For what it's worth, I was losing some temp over 60 min from my mash in a rectangle cooler, until I figured this out: The cooler, which is built to keep heat OUT (not in), was radiating heat right out the top through the hollow lid. I drilled some small holes in the lid, just big enough to fit the nozzle tube of spray foam insulation through, and filled the lid with that stuff. Don't lose temp no more.

This feels right since with my cooler, the sides are cool and the top is warm.

I will investigate, since I assumed the top would have been insulated as well.
 
I've never had a plastic cooler with an insulated lid.
Be careful about filling them with foam. If you use the wrong kind it'll never cure...

Cheers!
 
Are you using any brewing software? I brewed two separate 10 gal batches today and was right on the money both times.
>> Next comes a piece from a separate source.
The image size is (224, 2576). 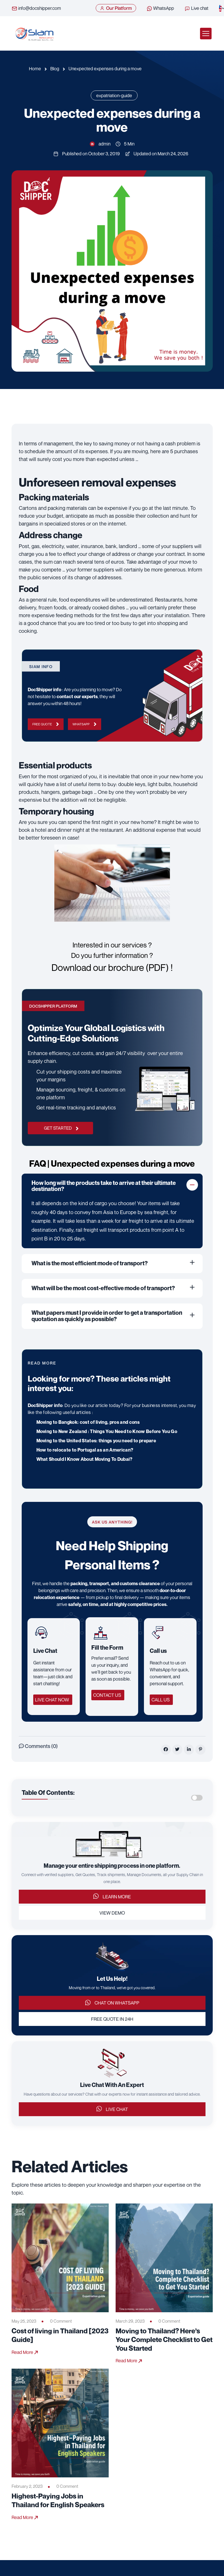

The temp of the tun and grains will give you needed strike temp (brewsmith). I have a too large rectangular mash tun and the software really helps. I also just finished building a RIMS system which was needed since I did not have any heat source. This was the fourth time on the RIMS and it really upped the game of my brew house. The RIMS is an expensive option (come close then heat) but the software should help.
 
I have a 10 gallon mash tun and put in about 6 gallons of water for the test.

I have a 5 gallon round cooler and use about 3 gallons when I brew...So I pre-heat and also have cut a piece of cardboard the diameter of the cooler which I cover w/Al foil. This is pushed down to the level of the water. This tends to give me a 3 gallon cooler. Got the idea HERE some years ago.